The struggle for black political power is a revolutionary struggle, because unlike the struggle for white power, it is the climax of a ceaseless struggle on the part of ‘African-Americans’ for human rights.369
Boggs saw that every issue, whether local or domestic, had international repercussions inherent in it. In 1963, Boggs chaired the Grass-Roots Leadership Conference in Detroit, where Malcolm X made his famous speech, "A Message to the Grassroots."370
Boggs with his wife Grace Lee helped in forming the Michigan Freedom Now Party. The Boggs helped in the national formation of RAM (Revolutionary Action Movement), dialogued with and advised Malcolm X along with African-American journalist William Worthy and Patricia Robinson. 371

When the Boggs felt that RAM was not pursuing a constructive path of development, they attempted to guide the civil rights movement towards independent political empowerment and self-defense. In April of 1965 on the initiative of James and Grace Boggs, a meeting was called that included Nahazz Rogers from Chicago, Julius Hobson from D.C., Jesse Gray (Harlem rent strike leader of 1960), and other activists such as Bill Davis from Philadelphia who formed the Organization for Black Power (OBP). Though short lived, OBP proposed to develop bases of black power through independent politics. OBP's development influenced SNCC's development.372 SNCC (a year later, 1966) raised the cry of black power. The southern development of the Deacons for Defense in Louisiana and the 1965 Watts spontaneous rebellion in Los Angeles signaled a changing mood among African-Americans. Sensing there was ideological weakness in the emerging paradigm of the young African-American radicals, Boggs wrote a timely article titled,"Black Revolutionary Power” in the August 1970 issue of Ebony and authored another book titled, Racism and the Class Struggle: Further Pages From a Black Workers Notebook published by Monthly Review Press in 1970.373

Boggs and Malcolm saw eye-to-eye and he said,



It is impossible for blacks to free or develop themselves without turning over every institution of this society, each of which has been structured with blacks at the bottom.374
Boggs felt the city was where most African-Americans were concentrated and it would be in those cities that African-Americans would constitute a majority of where the struggle for black power would occur. He emphasized that the struggle should be based on issues and terrain, which would enable the African-American community to create a form of liberated area out of what are occupied areas.

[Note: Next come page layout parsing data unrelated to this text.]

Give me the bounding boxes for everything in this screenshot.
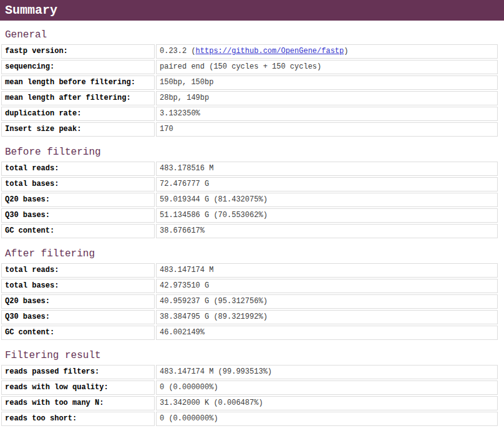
row-label: total reads:	[1, 263, 155, 278]
row-value: 483.178516 M	[156, 162, 498, 176]
row-value: 483.147174 M	[156, 263, 498, 278]
table-row: duplication rate: 3.132350%	[1, 107, 498, 121]
summary-sections: General fastp version: 0.23.2 (https://g…	[0, 27, 504, 427]
row-label: mean length after filtering:	[1, 91, 155, 105]
summary-table-before-filtering: total reads: 483.178516 M total bases: 7…	[0, 160, 499, 240]
subsection: After filtering total reads: 483.147174 …	[0, 246, 504, 341]
row-label: Q30 bases:	[1, 310, 155, 324]
row-label: duplication rate:	[1, 107, 155, 121]
row-label: reads with low quality:	[1, 380, 155, 395]
row-label: mean length before filtering:	[1, 75, 155, 90]
row-value: 0 (0.000000%)	[156, 412, 498, 426]
table-row: Q20 bases: 59.019344 G (81.432075%)	[1, 193, 498, 207]
subsection: General fastp version: 0.23.2 (https://g…	[0, 27, 504, 138]
table-row: reads passed filters: 483.147174 M (99.9…	[1, 365, 498, 379]
summary-table-general: fastp version: 0.23.2 (https://github.co…	[0, 43, 499, 138]
summary-table-after-filtering: total reads: 483.147174 M total bases: 4…	[0, 262, 499, 341]
row-label: total bases:	[1, 177, 155, 191]
table-row: GC content: 38.676617%	[1, 224, 498, 238]
fastp-github-link[interactable]: https://github.com/OpenGene/fastp	[196, 47, 344, 56]
row-label: total bases:	[1, 279, 155, 293]
row-label: GC content:	[1, 326, 155, 340]
summary-table-filtering-result: reads passed filters: 483.147174 M (99.9…	[0, 364, 499, 427]
subsection: Before filtering total reads: 483.178516…	[0, 144, 504, 240]
table-row: sequencing: paired end (150 cycles + 150…	[1, 60, 498, 74]
table-row: total bases: 42.973510 G	[1, 279, 498, 293]
subsection-title-general: General	[0, 27, 504, 43]
row-value: 170	[156, 122, 498, 137]
subsection: Filtering result reads passed filters: 4…	[0, 347, 504, 427]
subsection-title-before-filtering: Before filtering	[0, 144, 504, 160]
subsection-title-filtering-result: Filtering result	[0, 347, 504, 364]
row-label: reads too short:	[1, 412, 155, 426]
table-row: GC content: 46.002149%	[1, 326, 498, 340]
row-label: reads passed filters:	[1, 365, 155, 379]
row-value: 59.019344 G (81.432075%)	[156, 193, 498, 207]
row-value: 31.342000 K (0.006487%)	[156, 396, 498, 410]
row-value: paired end (150 cycles + 150 cycles)	[156, 60, 498, 74]
row-value: 72.476777 G	[156, 177, 498, 191]
row-label: Insert size peak:	[1, 122, 155, 137]
table-row: total reads: 483.147174 M	[1, 263, 498, 278]
subsection-title-after-filtering: After filtering	[0, 246, 504, 262]
table-row: Q20 bases: 40.959237 G (95.312756%)	[1, 294, 498, 309]
row-value: 483.147174 M (99.993513%)	[156, 365, 498, 379]
row-label: Q20 bases:	[1, 294, 155, 309]
row-label: reads with too many N:	[1, 396, 155, 410]
row-label: sequencing:	[1, 60, 155, 74]
row-value: 3.132350%	[156, 107, 498, 121]
row-value: 38.676617%	[156, 224, 498, 238]
fastp-summary-report: Summary General fastp version: 0.23.2 (h…	[0, 0, 504, 427]
row-value: 40.959237 G (95.312756%)	[156, 294, 498, 309]
row-value: 51.134586 G (70.553062%)	[156, 208, 498, 223]
row-label: total reads:	[1, 162, 155, 176]
row-value: 28bp, 149bp	[156, 91, 498, 105]
row-label: Q20 bases:	[1, 193, 155, 207]
table-row: total bases: 72.476777 G	[1, 177, 498, 191]
table-row: reads with too many N: 31.342000 K (0.00…	[1, 396, 498, 410]
row-label: Q30 bases:	[1, 208, 155, 223]
table-row: Q30 bases: 51.134586 G (70.553062%)	[1, 208, 498, 223]
row-label: GC content:	[1, 224, 155, 238]
row-value: 42.973510 G	[156, 279, 498, 293]
table-row: mean length after filtering: 28bp, 149bp	[1, 91, 498, 105]
row-value: 0.23.2 (https://github.com/OpenGene/fast…	[156, 44, 498, 59]
row-value: 38.384795 G (89.321992%)	[156, 310, 498, 324]
table-row: fastp version: 0.23.2 (https://github.co…	[1, 44, 498, 59]
table-row: Insert size peak: 170	[1, 122, 498, 137]
table-row: Q30 bases: 38.384795 G (89.321992%)	[1, 310, 498, 324]
row-value: 0 (0.000000%)	[156, 380, 498, 395]
table-row: reads too short: 0 (0.000000%)	[1, 412, 498, 426]
table-row: reads with low quality: 0 (0.000000%)	[1, 380, 498, 395]
table-row: mean length before filtering: 150bp, 150…	[1, 75, 498, 90]
table-row: total reads: 483.178516 M	[1, 162, 498, 176]
section-title-summary: Summary	[0, 0, 504, 21]
row-label: fastp version:	[1, 44, 155, 59]
row-value: 150bp, 150bp	[156, 75, 498, 90]
row-value: 46.002149%	[156, 326, 498, 340]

Boggs also wrote: Manifesto for a Black Revolutionary Party, February 21, 1969 (Pacesetters Publishing); Awesome Responsibilities of Revolutionary Leadership, Uprooting Racism and Racists in the United States; But What About the Workers?; and, Liberation or Revolution; Black Power: A Scientific Concept Whose Time Has Come; and The City is The Black Man's Land. While he was writing, he worked with Ken Cockrel and General Baker of the League of Revolutionary Black Workers until its split and demise.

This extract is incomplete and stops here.